Четвёртое правило, о котором тоже упоминают в самых разных местах: после заката нельзя брать воду из колодцев с особым скрипом. Подожди до утра. Женщины постарше всегда предупреждают: если послышится, что из глубины доносится шёпот, не прислушивайся. Эта вода напинает дурные сны. Или, что хуже, приведёт к источнику кого-то, кто давно не живёт среди людей.
Я долго думал, стоит ли публиковать эти записи. В конце концов решил, что стоит. Не для того, чтобы напугать кого-то. А для того, чтобы предупредить. Многие едут в деревню как в парк развлечений, снимают заброшенные избы для роликов, ночуют в глуши, не зная простых вещей. А этого делать нельзя. Это не шутка.
Я давно уже не ночую в заброшенных домах. Стараюсь уезжать до темноты. Научился слышать тишину. И, честно говоря, стал понимать, почему в некоторых деревнях окна смотрят на запад, а не на восход. И почему на воротах рисуют круги углём.

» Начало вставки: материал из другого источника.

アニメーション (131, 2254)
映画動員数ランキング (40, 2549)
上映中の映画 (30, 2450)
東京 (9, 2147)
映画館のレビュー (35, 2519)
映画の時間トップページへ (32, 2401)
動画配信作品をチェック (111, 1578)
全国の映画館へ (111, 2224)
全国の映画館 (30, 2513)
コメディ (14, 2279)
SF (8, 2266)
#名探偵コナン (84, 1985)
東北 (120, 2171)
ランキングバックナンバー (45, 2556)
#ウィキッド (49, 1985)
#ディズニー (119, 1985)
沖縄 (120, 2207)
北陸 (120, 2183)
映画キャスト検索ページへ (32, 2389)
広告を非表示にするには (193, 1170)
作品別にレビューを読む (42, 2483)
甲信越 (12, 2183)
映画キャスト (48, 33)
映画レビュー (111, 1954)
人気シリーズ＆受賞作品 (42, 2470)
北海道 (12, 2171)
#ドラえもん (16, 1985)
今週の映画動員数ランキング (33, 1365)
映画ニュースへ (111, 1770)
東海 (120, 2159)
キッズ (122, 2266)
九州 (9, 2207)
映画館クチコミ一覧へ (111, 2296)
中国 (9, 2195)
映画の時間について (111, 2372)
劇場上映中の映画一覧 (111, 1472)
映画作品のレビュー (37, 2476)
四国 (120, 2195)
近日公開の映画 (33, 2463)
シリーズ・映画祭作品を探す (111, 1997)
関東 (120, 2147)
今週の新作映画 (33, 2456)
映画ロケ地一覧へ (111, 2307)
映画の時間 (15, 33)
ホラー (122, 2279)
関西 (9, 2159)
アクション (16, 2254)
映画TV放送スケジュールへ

И почему, когда садится солнце, улицы пустеют быстрее, чем в городе после комендантского часа.
Однажды в Осокино, уже перед моим отъездом, Валентина сказала мне:
— Ты сколько ездишь, а всё туда же. Понимаешь ведь: не место это для людей. Вернее, для людей, но не для таких, которые всё забыли. Они напоминают. Они ждут, когда человек опять научится слышать и бояться.
— А если не научится? — спросил я.
— Тогда они его заберут, — просто ответила она. — Не сразу. Сначала по имени позовут. Потом прощения попросят. А потом, глядишь, кто-то найдёт на болоте ботинки пустые. Или кепку на пеньке возле дома, около которого ходить нельзя. И пиши пропало.
Я уехал на рассвете. Автобус, натужно завывая, проехал по разбитой дороге. Я смотрел на проплывающие за окном покосившиеся избы, на тёмные окна, на серые заборы, и думал о том, что каждая из этих молчаливых стен помнит больше, чем иной человек. И что некоторые истории лучше не записывать до конца. Потому что они не заканчиваются на бумаге. Они продолжаются.
И ещё. Когда будете в деревне, и ночью вас вдруг разбудит звонкий стук в ворота, а потом детский голос попросит открыть, — не вставайте. Ни в коем случае не вставайте. Особенно если голос кажется смутно знакомым. Особенно если за окном никого, а стук повторяется теперь уже в дверь.
Это, скорее всего, уже не человек. И открывать нельзя. Просто лежите тихо, накройтесь одеялом и шепчите любую молитву, даже если не верите. Потому что в такие ночи вера — единственное, что отделяет тебя от того, что стоит за дверью и ждёт, когда ты поднимешь щеколду.
А утром, когда взойдёт солнце и запоют петухи, выйди во двор и посмотри на дверь. В некоторых случаях на ней остаются царапины. Тонкие, глубокие, как от детских ногтей. Только расположены они наверху, там, где достать непросто. Вот тогда вспомнишь, о чём тебя предупреждали. Вспомнишь, но будет поздно. Потому что оно уже знает, где ты живёшь.
И оно вернётся.
Следующей ночью.
Или через год.
Но вернётся обязательно. Так говорят во всех деревнях, где ещё остались люди, помнящие, как вести себя после заката.
Я говорю не для того, чтобы выключить свет. Я говорю для того, чтобы ты включил ночник, перед тем как лечь спать.
Проверил замки.
И не выглядывал из окна до самого утра.